Mumbai, July 24: Wipro today met Street estimates by posting a nearly 30 per cent growth in net profit for the first quarter ended June 30 at Rs 2,103 crore against Rs 1,623 crore in the corresponding period of the previous fiscal.
The country’s third-largest software services exporter forecast better days on the back of a stable demand environment and some uptick in discretionary spending in its key market.
The Bangalore-based company forecast that revenues from its IT services business will be in the range of $1.77-1.81 billion for the quarter ending September, a growth of 1.7-4 per cent over the reporting quarter when revenues from IT services stood at $1.74 billion.

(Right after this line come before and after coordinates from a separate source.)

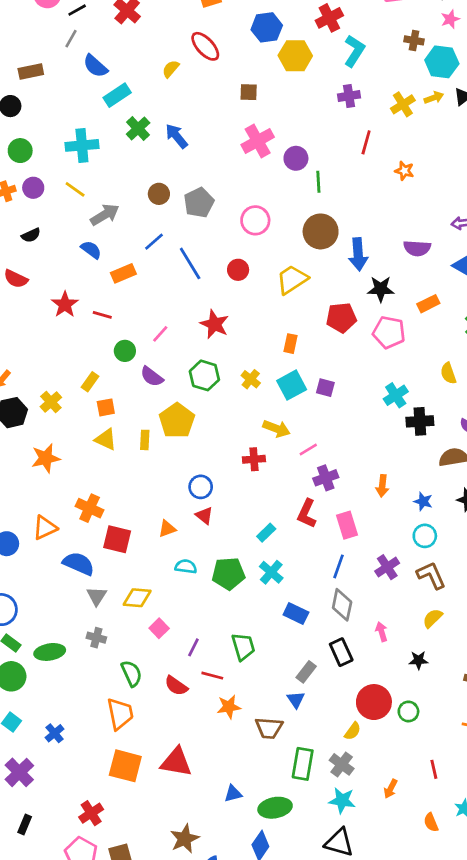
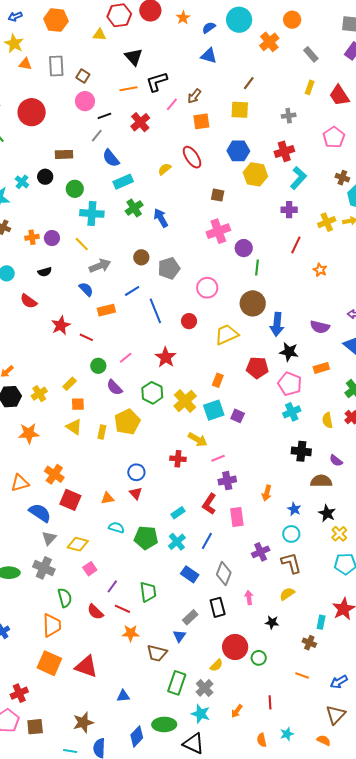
green circle: (20, 151) -> (75, 189), moved
yellow cross: (251, 379) -> (185, 401), size x1.6
cyan cross: (396, 395) -> (292, 412), moved
blue line: (338, 566) -> (207, 541), moved
gray cross: (96, 638) -> (44, 568), size x1.5
green ellipse: (275, 808) -> (164, 724), moved

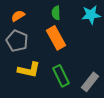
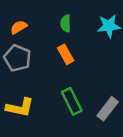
orange rectangle: (56, 38) -> (66, 54), size x0.7
yellow L-shape: (29, 70) -> (20, 107), moved

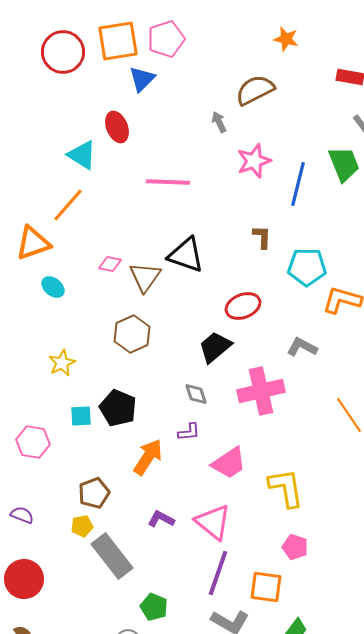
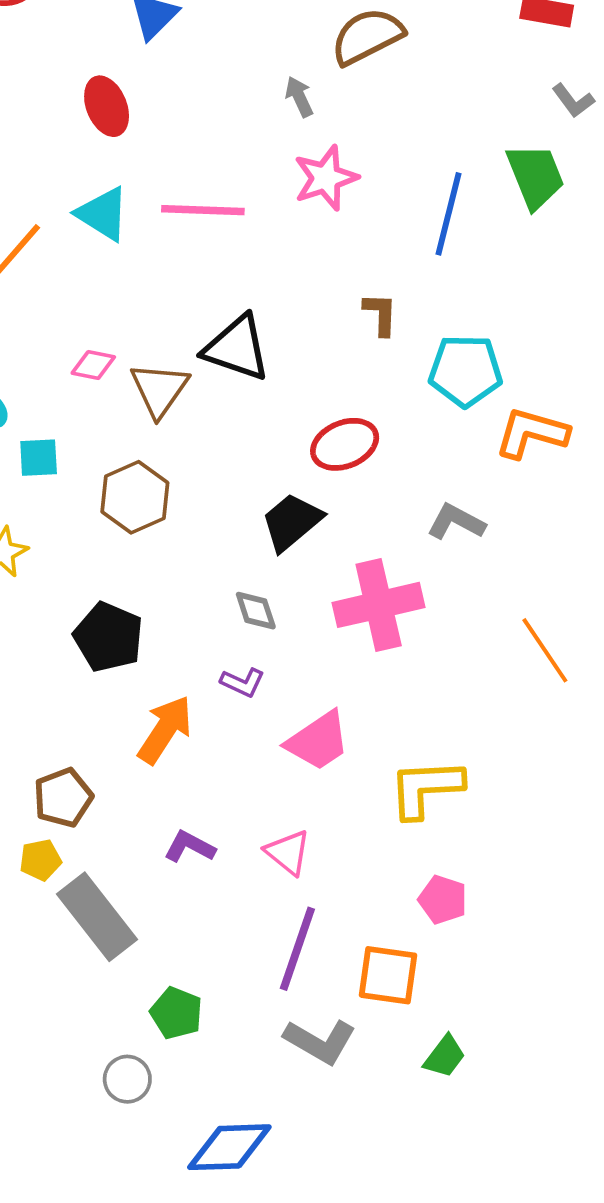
cyan triangle: (82, 155) -> (103, 214), moved
pink star: (254, 161) -> (326, 178), moved
cyan square: (81, 416) -> (39, 458), moved
purple L-shape: (189, 432) -> (243, 682), turned 30
yellow L-shape: (286, 488) -> (426, 788), turned -84
pink triangle: (213, 522) -> (288, 852), size x0.7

Interacting with reporters in Bangalore after declaring the results, T.K. Kurien, executive director & chief executive officer of Wipro, said the demand environment was steady in key markets such as North America. Moreover, there has been an uptick in discretionary spending in some part of its business.
Besides a healthy demand pipeline, the company is confident of growth in the domestic market following the change of power at the Centre.
“We see a significant rise in business confidence in developed markets as well as India. The new government at the Centre has brought about hope and confidence in the minds of all stakeholders through reform pronouncements with fiscal prudence. We expect greater economic activity, including investments in India.” Wipro chairman Azim Premji said.
On the company’s performance in the first quarter, Kurien said it saw a strong demand from healthcare and life sciences and an improvement in demand from segments such as manufacturing.
Wipro saw lower margins during the quarter largely because of a salary hike. Margins during the period came down to 22.8 per cent from 24.5 per cent in the preceding quarter.
Wipro raised salaries to the tune of 8 per cent for its offshore employees and 2 per cent for those on site. The IT services segment had 147,452 employees as of June 30 and the company added 35 customers during the quarter.